What a contrast it made with yesterday. There was always an awkward feeling to Harry’s parents’ place. His dad was cheery enough, and there had been a lot of his aunts and uncles and cousins there to temper the atmosphere, but she always had the sensation that his mother was forever summing her up even as she chatted sociably to her: did she treat her son as he ought to be treated – the breadwinner and master of his own home; was she trying to establish her own will over his; would she be a proper mother to his child? It would leave her tense, and afterwards snappy towards Harry into whose ear she could not help suspecting his mother had dropped a casual word while they’d been there.

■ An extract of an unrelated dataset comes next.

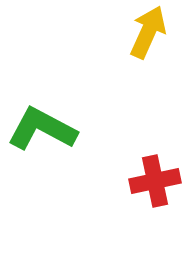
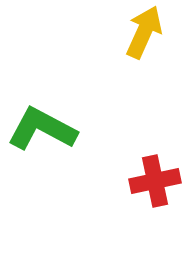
yellow arrow: moved 4 px left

Not so here. Harry and her father got on ever so well together and Mum was usually all over him like the sun shone out of his backside at times. Sitting here, she felt she could view the future with much more confidence, and Harry joining the TA in November hadn’t been as bad as she’d thought, especially after Mum had encouraged her with advice on what she could do during the times he was away.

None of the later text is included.